Suppose you read a news article with that sort of language in it.  You wouldn’t assume that an earthquake caused the Twin Towers to collapse.  You would understand the exaggerated metaphor.  The same understanding may not be true of someone who, two thousand years in the future, reads the exact copy of that article.  Such a person might think that a literal earthquake “shattered” the World Trade Center, causing a new political situation to emerge.  Of course, they would be misinformed.[1]

The same is true for us as we read “doomsday” texts in the Bible.  In fact, whenever that sort of language is used in the Old Testament, it almost always refers to a major event that had political or social ramifications. For instance, Isaiah uses cosmic language to describe political events such as: Babylon’s conquering and the eventual fall of Edom.  These are realities that have already been fulfilled in history.  Jesus borrows this sort of Old Testament rhetoric to explain the coming doom of Jerusalem – something that happened in 70 AD.[2]

We still ought to believe in the Second Coming – that’s our hope!  It’s a hope that needs to be reframed, not around God’s eventual destruction of the earth, but in God’s redemption and healing of all creation.  In this way, REM’s lyric is partly right – when Christ returns it will be the “end of the world as we know it.”

Revelation 21-22 tells us that that this world will be renewed (Greek for “new” means “renew” not “brand new”): suffering and death will cease, God’s presence known intimately, evil and violence will end, and the curse of Eden will be lifted.  Romans 8 says that the groaning creation will be “liberated from its bondage to decay” and will experience the same fate as God’s children.

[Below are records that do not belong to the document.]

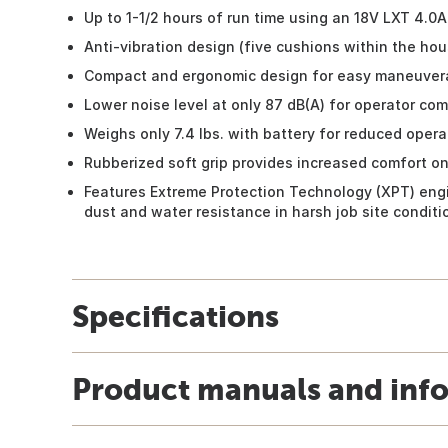
Up to 1-1/2 hours of run time using an 18V LXT 4.0A
Anti-vibration design (five cushions within the hou
Compact and ergonomic design for easy maneuvera
Lower noise level at only 87 dB(A) for operator com
Weighs only 7.4 lbs. with battery for reduced opera
Rubberized soft grip provides increased comfort on
Features Extreme Protection Technology (XPT) eng
dust and water resistance in harsh job site conditi
Specifications
Product manuals and inf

The whole of the New Testament teaches that heaven will mysteriously join this planet and God’s restorative, healing justice will reign forevermore.  The church’s invitation is to live in light of that hope-filled vision, existing as though God’s future world has already begun. Every time we bring – healing in the midst of suffering, the loving message of God, justice to the oppressed, peace instead of a sword, or creation care – we live as signposts pointing toward the opposite of “doomsday;” God’s bringing of heaven to earth.

****This article originally appeared in Converge Magazine, Issue 6 (MAR-APR 2012).


[1]. N. T. Wright, New Heavens, New Earth: The Biblical Picture of Christian Hope, Grove Biblical Series (Cambridge: Grove Books Limited, 1999), 9.

[2] Andrew Perriman, The Coming of The Son of Man: New Testament Eschatology for an Emerging Church (Waynesboro, Georgia: Paternoster Press, 2005), 44.